Legal ou Moral?

Essa semana me deparei com uma reflexão muito importante. a diferença entre Legal e Moral.
Partindo do suposto que são termos similares e apesar de serem usualmente utilizados de forma igual, mas que na verdade são conceitos bem diferentes.

Muitas pessoas usam o que é legal para impingir o que muitas vezes não é moral.
A definição, segundo o dicionário Pribetam da língua portuguesa, é a seguinte:

moral
(latim moralis, -e, relativo aos costumes)

adj. 2 g.
1. Relativo à moral.
2. Que procede com justiça. = CORRETO, DECENTE, HONESTO, ÍNTEGRO, JUSTO, PROBODESONESTO, ERRADO, IMORAL, INDECENTE
3. Não físico nem material (ex.: estado moral). = ESPIRITUAL
5. Conforme às regras éticas e dos bons costumes.
s. f.
6. Conjunto dos princípios e valores morais de conduta do homem.
7. Bons costumes.
8. Conjunto de regras e princípios que regem determinado grupo.
9. [Filosofia]  Tratado sobre o bem e o mal.
10. Suscetibilidade no sentir e no proceder.

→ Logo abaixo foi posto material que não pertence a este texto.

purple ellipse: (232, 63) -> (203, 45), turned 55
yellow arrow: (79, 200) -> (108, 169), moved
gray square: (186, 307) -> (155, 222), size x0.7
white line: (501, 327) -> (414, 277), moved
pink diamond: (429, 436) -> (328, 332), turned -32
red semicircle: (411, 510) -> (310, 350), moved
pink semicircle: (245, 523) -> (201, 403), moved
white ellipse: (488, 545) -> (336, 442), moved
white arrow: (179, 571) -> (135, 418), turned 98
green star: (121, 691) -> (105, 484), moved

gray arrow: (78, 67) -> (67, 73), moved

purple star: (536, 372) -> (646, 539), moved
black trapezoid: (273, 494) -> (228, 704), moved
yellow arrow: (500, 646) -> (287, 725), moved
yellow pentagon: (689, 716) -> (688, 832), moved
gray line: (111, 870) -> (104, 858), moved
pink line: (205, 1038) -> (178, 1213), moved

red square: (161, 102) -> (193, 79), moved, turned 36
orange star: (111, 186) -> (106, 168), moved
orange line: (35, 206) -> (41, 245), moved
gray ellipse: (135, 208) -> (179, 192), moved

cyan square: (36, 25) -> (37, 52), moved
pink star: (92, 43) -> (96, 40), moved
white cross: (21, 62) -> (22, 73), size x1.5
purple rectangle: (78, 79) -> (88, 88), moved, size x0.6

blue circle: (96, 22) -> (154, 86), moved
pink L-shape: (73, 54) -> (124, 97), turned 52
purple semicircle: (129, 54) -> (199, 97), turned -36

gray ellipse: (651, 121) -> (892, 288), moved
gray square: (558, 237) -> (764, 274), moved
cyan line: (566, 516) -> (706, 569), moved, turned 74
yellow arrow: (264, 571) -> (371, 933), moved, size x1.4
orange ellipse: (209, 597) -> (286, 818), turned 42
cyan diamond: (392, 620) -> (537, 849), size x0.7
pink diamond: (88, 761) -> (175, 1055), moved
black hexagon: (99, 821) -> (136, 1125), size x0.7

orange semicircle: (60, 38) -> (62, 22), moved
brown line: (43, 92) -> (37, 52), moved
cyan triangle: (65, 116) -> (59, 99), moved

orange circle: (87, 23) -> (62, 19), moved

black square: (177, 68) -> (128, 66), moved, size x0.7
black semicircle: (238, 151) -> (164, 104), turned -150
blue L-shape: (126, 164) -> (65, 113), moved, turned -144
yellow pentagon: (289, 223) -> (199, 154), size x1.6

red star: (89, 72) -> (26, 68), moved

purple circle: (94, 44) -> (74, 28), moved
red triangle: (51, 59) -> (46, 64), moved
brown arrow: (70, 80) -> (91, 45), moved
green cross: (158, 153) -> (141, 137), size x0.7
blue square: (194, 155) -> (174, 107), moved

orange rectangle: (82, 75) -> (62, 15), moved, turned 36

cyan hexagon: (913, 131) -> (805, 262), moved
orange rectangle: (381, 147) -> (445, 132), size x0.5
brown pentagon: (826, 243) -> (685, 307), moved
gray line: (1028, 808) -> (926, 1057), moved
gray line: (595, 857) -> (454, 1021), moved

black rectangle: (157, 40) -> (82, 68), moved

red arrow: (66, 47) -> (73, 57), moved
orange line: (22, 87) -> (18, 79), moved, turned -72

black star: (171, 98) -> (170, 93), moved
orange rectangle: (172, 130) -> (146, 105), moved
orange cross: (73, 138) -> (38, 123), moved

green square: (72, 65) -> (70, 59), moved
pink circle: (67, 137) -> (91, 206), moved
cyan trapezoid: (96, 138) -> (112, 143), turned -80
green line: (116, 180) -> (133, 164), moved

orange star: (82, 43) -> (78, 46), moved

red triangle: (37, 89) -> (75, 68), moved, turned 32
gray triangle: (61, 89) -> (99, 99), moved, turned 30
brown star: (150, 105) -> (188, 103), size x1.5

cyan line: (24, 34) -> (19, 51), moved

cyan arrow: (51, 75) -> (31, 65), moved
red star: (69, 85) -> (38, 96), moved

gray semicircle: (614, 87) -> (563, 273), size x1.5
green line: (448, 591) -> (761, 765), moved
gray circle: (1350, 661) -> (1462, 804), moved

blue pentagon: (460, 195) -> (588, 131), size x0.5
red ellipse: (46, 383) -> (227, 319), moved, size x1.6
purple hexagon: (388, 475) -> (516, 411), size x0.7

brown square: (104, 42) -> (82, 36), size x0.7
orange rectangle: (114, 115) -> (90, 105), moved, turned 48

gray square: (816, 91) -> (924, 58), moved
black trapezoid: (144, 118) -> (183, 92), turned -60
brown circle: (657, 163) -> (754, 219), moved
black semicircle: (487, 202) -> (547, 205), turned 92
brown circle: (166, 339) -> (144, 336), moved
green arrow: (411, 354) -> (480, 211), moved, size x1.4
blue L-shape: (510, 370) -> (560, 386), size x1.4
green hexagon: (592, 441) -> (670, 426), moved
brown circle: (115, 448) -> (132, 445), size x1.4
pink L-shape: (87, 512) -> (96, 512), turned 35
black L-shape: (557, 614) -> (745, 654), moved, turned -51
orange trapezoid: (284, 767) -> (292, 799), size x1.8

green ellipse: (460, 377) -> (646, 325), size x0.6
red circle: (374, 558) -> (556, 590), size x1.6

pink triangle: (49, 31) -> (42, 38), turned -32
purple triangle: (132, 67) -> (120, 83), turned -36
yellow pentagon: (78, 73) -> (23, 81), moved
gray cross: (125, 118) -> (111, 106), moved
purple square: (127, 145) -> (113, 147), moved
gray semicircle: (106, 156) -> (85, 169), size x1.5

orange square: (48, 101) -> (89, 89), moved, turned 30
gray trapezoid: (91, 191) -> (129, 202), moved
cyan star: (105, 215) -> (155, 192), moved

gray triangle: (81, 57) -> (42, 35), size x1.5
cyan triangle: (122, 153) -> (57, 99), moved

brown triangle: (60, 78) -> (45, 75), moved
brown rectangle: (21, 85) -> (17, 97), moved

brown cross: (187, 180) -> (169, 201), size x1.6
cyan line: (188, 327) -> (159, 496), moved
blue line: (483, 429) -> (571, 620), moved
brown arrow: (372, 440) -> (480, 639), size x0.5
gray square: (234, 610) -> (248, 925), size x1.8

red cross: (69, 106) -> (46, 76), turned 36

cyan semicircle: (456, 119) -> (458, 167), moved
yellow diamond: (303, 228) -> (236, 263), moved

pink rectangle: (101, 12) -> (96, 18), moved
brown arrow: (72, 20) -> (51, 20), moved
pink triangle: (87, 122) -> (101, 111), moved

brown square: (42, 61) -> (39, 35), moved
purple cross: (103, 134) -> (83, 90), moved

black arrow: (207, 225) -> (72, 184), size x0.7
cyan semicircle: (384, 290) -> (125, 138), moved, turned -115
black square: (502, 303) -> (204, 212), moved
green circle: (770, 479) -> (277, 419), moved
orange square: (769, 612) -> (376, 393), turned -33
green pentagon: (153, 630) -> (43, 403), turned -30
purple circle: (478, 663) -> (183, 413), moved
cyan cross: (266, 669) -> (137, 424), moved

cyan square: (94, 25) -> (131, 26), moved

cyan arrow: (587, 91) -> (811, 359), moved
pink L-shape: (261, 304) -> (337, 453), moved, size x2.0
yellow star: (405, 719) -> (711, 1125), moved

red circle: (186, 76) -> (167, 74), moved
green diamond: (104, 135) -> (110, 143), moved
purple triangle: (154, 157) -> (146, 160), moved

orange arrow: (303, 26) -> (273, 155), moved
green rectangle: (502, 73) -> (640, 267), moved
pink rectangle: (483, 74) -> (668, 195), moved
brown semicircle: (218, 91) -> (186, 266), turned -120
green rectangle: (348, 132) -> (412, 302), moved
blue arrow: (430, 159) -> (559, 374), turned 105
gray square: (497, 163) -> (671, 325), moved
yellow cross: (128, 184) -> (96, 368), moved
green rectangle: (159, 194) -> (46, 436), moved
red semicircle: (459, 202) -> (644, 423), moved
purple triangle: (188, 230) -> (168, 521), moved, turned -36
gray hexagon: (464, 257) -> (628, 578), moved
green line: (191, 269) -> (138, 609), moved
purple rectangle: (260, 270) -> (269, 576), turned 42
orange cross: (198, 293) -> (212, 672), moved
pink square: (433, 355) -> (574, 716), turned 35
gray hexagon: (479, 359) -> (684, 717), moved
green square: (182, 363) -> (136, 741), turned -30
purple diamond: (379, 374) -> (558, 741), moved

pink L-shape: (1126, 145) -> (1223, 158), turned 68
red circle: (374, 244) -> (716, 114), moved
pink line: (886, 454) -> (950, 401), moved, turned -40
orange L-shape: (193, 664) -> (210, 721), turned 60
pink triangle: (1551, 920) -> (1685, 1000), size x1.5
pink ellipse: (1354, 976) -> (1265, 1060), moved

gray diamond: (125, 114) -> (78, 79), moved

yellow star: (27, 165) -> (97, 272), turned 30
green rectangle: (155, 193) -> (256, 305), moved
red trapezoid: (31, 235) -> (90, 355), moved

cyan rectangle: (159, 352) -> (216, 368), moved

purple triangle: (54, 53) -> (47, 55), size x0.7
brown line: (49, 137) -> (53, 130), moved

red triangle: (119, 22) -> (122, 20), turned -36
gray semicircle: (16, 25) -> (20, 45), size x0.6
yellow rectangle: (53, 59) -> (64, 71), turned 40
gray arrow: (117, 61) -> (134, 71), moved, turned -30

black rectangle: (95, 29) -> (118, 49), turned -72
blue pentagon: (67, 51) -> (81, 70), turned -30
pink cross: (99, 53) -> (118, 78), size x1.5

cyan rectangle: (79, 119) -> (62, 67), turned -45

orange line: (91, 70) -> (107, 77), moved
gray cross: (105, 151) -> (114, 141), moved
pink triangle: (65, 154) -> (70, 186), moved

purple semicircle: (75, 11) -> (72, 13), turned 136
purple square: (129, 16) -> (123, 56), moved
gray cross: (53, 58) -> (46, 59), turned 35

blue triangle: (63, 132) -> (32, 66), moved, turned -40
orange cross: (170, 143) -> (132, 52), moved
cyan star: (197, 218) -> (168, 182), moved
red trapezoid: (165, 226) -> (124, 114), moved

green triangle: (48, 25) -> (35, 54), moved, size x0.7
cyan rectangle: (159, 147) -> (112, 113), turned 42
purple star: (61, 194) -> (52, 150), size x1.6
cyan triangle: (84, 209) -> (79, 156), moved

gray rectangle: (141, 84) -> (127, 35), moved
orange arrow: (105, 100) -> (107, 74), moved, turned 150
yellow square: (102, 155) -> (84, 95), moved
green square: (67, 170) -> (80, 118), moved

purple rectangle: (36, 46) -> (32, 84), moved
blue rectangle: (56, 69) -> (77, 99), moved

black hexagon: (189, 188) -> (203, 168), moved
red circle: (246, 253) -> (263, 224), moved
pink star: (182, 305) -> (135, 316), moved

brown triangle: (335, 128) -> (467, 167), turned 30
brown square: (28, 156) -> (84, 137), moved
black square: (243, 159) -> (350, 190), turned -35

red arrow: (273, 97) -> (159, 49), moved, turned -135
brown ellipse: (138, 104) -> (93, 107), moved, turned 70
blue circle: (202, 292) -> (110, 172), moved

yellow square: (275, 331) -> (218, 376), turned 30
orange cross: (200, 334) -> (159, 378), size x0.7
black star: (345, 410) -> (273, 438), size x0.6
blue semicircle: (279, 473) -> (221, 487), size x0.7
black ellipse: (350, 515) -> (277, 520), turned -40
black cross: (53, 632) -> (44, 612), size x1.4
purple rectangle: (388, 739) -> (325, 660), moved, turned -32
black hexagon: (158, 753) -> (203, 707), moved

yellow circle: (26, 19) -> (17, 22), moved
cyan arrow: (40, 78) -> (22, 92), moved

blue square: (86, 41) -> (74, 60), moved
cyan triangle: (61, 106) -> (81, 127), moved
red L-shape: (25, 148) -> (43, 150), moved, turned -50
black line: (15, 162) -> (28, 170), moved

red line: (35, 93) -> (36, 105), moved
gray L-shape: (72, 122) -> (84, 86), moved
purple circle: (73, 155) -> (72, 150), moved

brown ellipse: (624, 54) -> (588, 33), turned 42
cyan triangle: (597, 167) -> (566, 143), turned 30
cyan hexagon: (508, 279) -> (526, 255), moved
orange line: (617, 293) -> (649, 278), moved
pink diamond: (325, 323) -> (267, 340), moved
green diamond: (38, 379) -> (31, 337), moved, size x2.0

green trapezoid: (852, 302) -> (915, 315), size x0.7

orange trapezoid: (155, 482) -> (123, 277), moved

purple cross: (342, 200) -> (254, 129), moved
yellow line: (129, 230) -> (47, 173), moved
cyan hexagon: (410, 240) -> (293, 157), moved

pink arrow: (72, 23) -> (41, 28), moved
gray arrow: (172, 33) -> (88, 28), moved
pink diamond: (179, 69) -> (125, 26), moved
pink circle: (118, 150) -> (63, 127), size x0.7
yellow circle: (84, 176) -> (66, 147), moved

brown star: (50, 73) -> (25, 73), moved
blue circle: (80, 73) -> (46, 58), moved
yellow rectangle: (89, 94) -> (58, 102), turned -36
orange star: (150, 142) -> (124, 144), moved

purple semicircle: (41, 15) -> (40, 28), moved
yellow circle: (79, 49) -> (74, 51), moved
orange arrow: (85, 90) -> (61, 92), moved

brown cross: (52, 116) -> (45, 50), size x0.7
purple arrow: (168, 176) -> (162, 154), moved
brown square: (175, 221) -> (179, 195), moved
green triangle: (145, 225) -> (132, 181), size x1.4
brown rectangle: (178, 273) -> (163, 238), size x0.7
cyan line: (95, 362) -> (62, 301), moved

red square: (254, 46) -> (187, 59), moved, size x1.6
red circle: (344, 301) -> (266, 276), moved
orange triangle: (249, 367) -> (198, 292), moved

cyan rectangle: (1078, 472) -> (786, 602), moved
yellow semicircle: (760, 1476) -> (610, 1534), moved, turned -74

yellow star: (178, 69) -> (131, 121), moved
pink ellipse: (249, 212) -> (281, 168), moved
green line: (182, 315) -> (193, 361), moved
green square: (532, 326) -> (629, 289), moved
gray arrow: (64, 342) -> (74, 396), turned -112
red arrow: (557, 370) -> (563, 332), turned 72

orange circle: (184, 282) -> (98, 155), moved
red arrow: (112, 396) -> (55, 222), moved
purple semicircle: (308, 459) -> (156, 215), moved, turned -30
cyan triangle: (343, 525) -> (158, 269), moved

Enquanto que Legal, tem outro sentido:

legal

(latim legalis, -e, relativo às leis)

adj. 2 g.
1. De lei.
2. Conforme com a lei, ou por ela prescrito.
3. [Brasil, Informal]  Que está em ordem. = CERTO, REGULARIZADO
4. [Brasil, Informal]  Que denota qualidades positivas (ex.: óculos legais, filme legal, garota legal, sugestão legal). = BOM, BACANA
Se tiver que haver, e espero que haja, um entendimento entre as partes, lembre-se que o “moral” tem que ser o politicamente correto para os genitores e para a criança, pois de uma relação baseada em moral, é mais simples o entendimento entre as partes.
A lei, ou seja, o legal, nem sempre cobre o que é moral. Se algo é moral, é algo que se procede com justiça, com o que é correto.
Mas nem tudo que é moral, é amparado na lei e com o atraso em rever e reestruturar algumas leis antigas, nem toda lei, é moralmente correta. Por isso, pense bem antes de qualquer ação contra a outra parte.
Basear-se no que é moral, evita muitos traumas para todos.
Não é porque a lei garante algo, que esse algo está correto ou é o melhor para todos, pois se não é justo, não é moral.

Falo isso para as mães que alienam seus filhos de seus pais (é imoral, e se não for provado, é legal);

Falo isso para os pais que procuram colocar seus filhos arbitrariamente em situações que não são melhores para todos (para os dois genitores e para o menor), como, por raiva ou implicância,  a mãe ou o pai criam um clima de ciúmes onde a criança tem que optar entre “amar” mais um do que o outro (isso para mim não é amor, é imoral e é legal).
Falo isso para as mães que não dão espaço aos pais, que querem ser presentes na formação do filho, mas que não podem vê-los fora dos dias de visitação determinado em juízo (é imoral, principalmente por ouvir tantos casos injustificados, por pura “pirraça” da mãe, mas é legal).
E tantos outros exemplos cabíveis dentro da legalidade, mas também dentro da imoralidade.

Não acho que seja obrigatório a amizade entre as partes, mas acho sim que é cabível e necessário a diplomacia.

Afinal de contas, no meu ponto de vista e no de muitos especialistas na área, a presença dos dois genitores, o máximo possível na vida da criança, é fundamental para um bom equilíbrio social, psicológico e estrutural dela e é obrigação dos genitores garantir isso.

Sem moralidade, não há paz!
Pensem e me digam se o que eu disse faz sentido.